IEEE Transactions on Geoscience and Remote Sensing | 1978
Richard W. Stewart; Sultan Hameed; Joseph Pinto
It is now generally accepted that the troposphere is a region of great chemical complexity and that many human activities may alter the chemical structure of the region. A prerequisite to any realistic assessment of human impacts on pollution and climate is an understanding of the natural budgets of atmospheric gases. This requires a detailed knowledge of physical, chemical, and biological processes within the various reservoirs which are involved in the cycles of these gases.
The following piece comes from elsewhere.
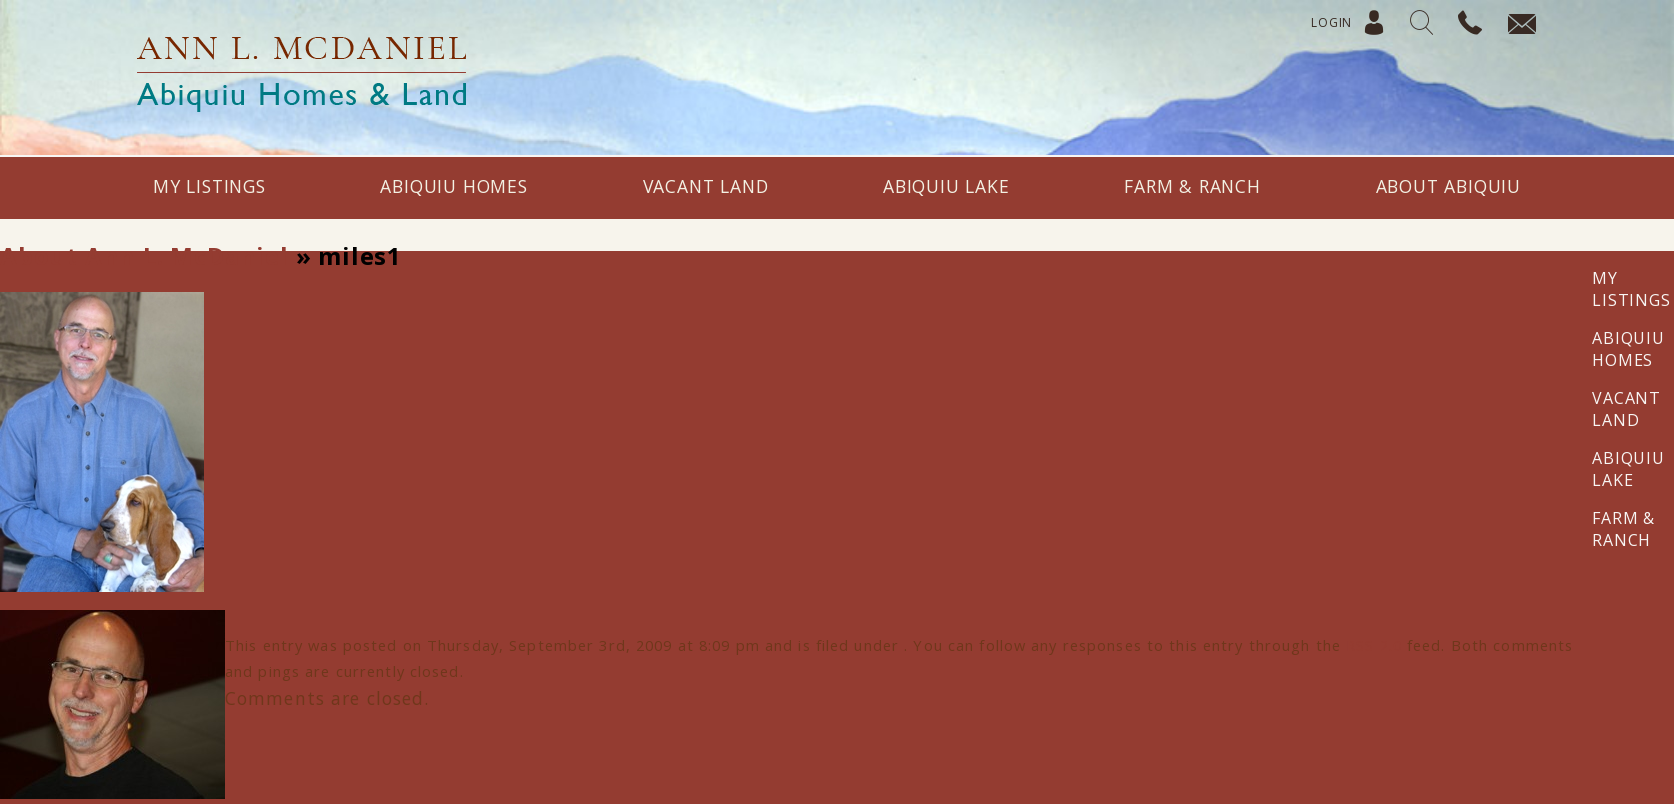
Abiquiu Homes (453, 186)
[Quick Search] (1413, 25)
This paper first reviews the processes important in establishing the concentrations of a number of tropospheric species and discusses gaps in our current understanding of these processes. We identify the points at which man may intervene in the major cycles of atmospheric gases and describe the possible consequences of such interventions. Pollutants released into the troposphere may adversely affect the environment by virtue of their chemical interactions with other atmospheric species, their radiative properties, or both. Problems discussed in this review include the growth of atmospheric CO2 resulting from the burning of fossil fuels and its possible climatic effects, the consequences of increased levels of CO emission on the self-cleansing ability of the troposphere and on the radiation budget, and possible changes in the stratospheric odd nitrogen and ozone amounts due to increased use of fertilizers in agriculture. The magnitude of the perturbations predicted by various model studies are reviewed with particular attention to uncertainties which may affect the results.